7. The FPGA-based dynamic light scattering particle diameter inversion method according to claim 6, characterized by, After obtaining a set of normalized autocorrelation function values in step S303, the method further includes: Discard normalized correlation function values less than 0.
1.
8. A dynamic light scattering particle size inversion system based on FPGA, characterized in that, include: Autocorrelation function generation unit: used to calculate the autocorrelation function based on the scattered light signal within a detection time period, and obtain multiple sets of scattered light autocorrelation functions, wherein the autocorrelation function includes multiple time-ordered autocorrelation function values; Mean processing unit: used to calculate the mean of the multiple sets of scattered light autocorrelation functions to obtain the mean autocorrelation function; Normalization unit: used to normalize the mean autocorrelation function based on the autocorrelation function value of the mean autocorrelation function to obtain a normalized autocorrelation function; Quadratic matrix construction unit: used to calculate a quadratic matrix constructed with correlation time based on the abscissa of the normalized autocorrelation function; Diffusion coefficient solving unit: used to construct a matrix based on the logarithmized normalized autocorrelation function value and solve the corresponding diffusion coefficient in combination with the quadratic matrix; Scattering particle size inversion unit: used to invert and solve for the corresponding scattering particle size based on the diffusion coefficient and the corresponding environmental parameters of the scattered light signal using the Einstein-Stokes formula.
9. The FPGA-based dynamic light scattering particle size inversion system according to claim 8, characterized in that, The quadratic matrix construction unit also includes: The quadratic matrix orthogonal projection calculation subunit is used to calculate the first projection vector, second projection vector, and third projection vector of the corresponding orthogonal matrix based on the column vector relationship of the quadratic matrix.

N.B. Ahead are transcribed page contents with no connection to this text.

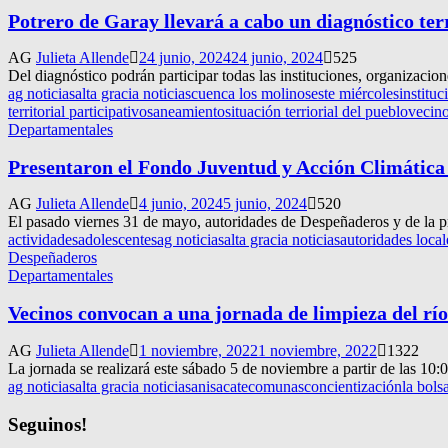
Potrero de Garay llevará a cabo un diagnóstico terr
AG
Julieta Allende
24 junio, 2024
24 junio, 2024
525
Del diagnóstico podrán participar todas las instituciones, organizacion
ag noticias
alta gracia noticias
cuenca los molinos
este miércoles
instituc
territorial participativo
saneamiento
situación terriorial del pueblo
vecin
Departamentales
Presentaron el Fondo Juventud y Acción Climática
AG
Julieta Allende
4 junio, 2024
5 junio, 2024
520
El pasado viernes 31 de mayo, autoridades de Despeñaderos y de la pr
actividades
adolescentes
ag noticias
alta gracia noticias
autoridades local
Despeñaderos
Departamentales
Vecinos convocan a una jornada de limpieza del río
AG
Julieta Allende
1 noviembre, 2022
1 noviembre, 2022
1322
La jornada se realizará este sábado 5 de noviembre a partir de las 10:
ag noticias
alta gracia noticias
anisacate
comunas
concientización
la bols
Seguinos!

Orthogonal matrix solving sub-unit: Construct an orthogonal matrix of the quadratic matrix based on the first projection vector, the second projection vector, the third projection vector and the quadratic matrix, and calculate the upper triangular matrix.
10. The FPGA-based dynamic light scattering particle size inversion system according to claim 9, characterized in that, The normalization unit includes: Baseline value calculation subunit: used to accumulate and average the last 20% of the autocorrelation function values of the mean autocorrelation function to obtain the baseline value; Autocorrelation function value alignment sub-unit: used to sequentially divide the autocorrelation function value of each mean autocorrelation function by the baseline value and then subtract 1 to obtain a set of intermediate feature values; Autocorrelation function value normalization subunit: used to perform division operation on each data in the intermediate feature value group with the first data of the intermediate feature value group as the divisor, to obtain a set of normalized autocorrelation function values; Logarithmic inversion subunit: used to obtain the corresponding value by taking the logarithm of the normalized autocorrelation function value, and then inverting to obtain the corresponding normalized autocorrelation function.